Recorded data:
*** Begin section ***
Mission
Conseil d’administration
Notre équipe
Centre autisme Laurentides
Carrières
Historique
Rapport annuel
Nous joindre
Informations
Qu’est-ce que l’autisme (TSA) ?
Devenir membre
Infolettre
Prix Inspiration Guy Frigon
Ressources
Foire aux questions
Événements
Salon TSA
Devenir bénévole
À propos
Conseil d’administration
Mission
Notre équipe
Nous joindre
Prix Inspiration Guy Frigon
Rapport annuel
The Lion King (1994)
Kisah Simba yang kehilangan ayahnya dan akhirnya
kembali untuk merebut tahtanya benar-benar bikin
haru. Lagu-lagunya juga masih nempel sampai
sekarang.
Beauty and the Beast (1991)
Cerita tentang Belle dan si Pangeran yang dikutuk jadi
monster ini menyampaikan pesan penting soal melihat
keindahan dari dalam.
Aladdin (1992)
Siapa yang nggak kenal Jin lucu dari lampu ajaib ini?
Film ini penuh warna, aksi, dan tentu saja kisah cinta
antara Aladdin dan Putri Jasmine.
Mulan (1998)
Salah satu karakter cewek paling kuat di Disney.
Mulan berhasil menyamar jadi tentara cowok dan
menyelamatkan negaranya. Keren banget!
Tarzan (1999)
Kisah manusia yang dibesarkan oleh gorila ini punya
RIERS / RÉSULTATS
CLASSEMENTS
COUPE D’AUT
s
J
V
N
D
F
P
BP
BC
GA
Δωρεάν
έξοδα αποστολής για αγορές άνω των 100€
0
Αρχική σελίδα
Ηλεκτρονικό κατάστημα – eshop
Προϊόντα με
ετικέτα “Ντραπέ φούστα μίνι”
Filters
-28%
*** End section ***
*** Begin section ***
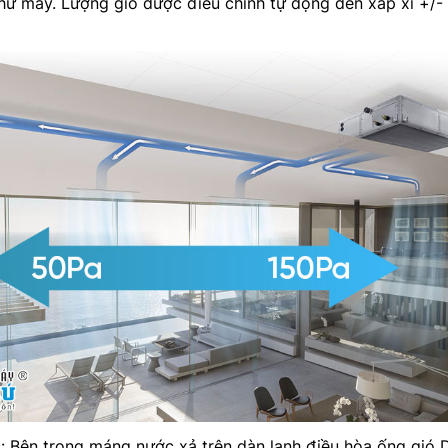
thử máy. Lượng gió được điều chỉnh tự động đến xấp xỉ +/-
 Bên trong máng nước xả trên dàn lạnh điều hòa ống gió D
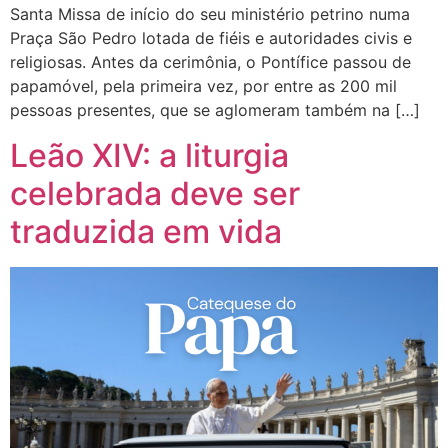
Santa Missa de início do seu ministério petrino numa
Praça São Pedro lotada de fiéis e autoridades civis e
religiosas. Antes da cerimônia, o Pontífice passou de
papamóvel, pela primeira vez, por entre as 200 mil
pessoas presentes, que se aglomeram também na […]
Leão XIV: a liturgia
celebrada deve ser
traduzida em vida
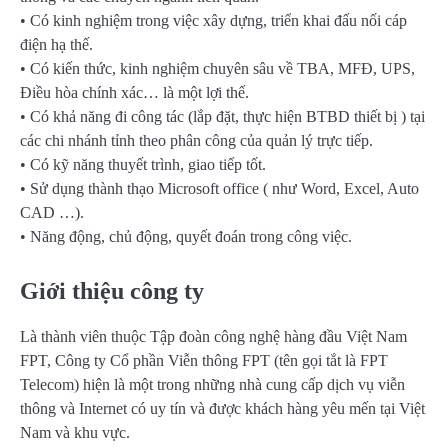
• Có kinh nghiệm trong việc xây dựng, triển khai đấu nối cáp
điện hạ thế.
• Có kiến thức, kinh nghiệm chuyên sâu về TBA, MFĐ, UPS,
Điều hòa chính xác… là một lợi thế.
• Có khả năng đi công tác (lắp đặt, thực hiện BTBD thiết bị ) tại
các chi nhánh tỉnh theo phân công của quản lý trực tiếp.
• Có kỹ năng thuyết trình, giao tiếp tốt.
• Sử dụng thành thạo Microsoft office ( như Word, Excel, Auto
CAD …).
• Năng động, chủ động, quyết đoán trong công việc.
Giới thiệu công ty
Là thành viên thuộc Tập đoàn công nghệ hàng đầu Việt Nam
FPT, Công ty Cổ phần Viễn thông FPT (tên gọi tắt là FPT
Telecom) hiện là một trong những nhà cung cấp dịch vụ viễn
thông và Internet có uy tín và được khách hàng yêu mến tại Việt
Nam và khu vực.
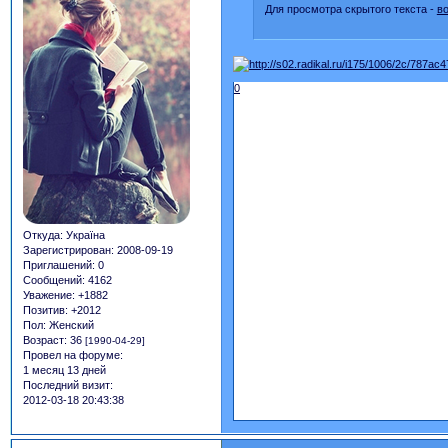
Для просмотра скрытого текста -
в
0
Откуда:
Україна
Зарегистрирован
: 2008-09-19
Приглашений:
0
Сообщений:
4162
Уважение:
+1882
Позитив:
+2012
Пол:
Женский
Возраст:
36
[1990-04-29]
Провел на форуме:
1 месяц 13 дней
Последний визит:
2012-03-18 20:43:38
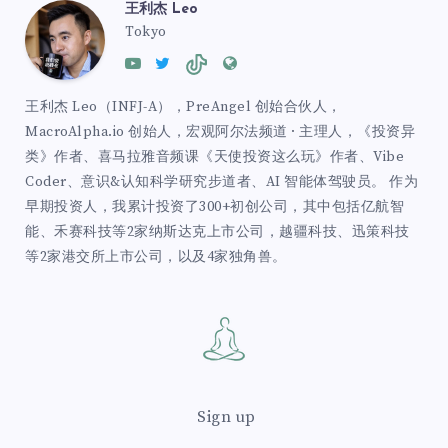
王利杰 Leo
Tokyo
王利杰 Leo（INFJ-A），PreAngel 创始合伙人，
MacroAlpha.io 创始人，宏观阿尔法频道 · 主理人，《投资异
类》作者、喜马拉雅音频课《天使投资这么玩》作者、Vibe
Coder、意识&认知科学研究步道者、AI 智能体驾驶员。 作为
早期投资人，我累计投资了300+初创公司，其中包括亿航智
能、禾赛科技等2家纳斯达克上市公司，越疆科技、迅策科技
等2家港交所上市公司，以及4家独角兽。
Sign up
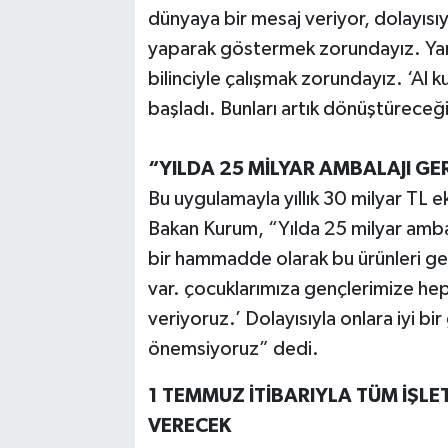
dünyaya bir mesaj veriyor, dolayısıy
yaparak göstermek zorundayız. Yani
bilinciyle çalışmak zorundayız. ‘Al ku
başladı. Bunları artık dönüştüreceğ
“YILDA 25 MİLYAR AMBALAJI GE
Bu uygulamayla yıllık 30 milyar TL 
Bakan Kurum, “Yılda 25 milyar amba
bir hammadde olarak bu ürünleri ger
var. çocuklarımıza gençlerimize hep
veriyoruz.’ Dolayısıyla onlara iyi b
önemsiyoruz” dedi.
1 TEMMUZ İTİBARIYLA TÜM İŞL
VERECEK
*** End section ***
* Exercise objective
Wherever a line of the data holds "milyar", copy that line.

* Reply to the task
Bu uygulamayla yıllık 30 milyar TL 
Bakan Kurum, “Yılda 25 milyar amba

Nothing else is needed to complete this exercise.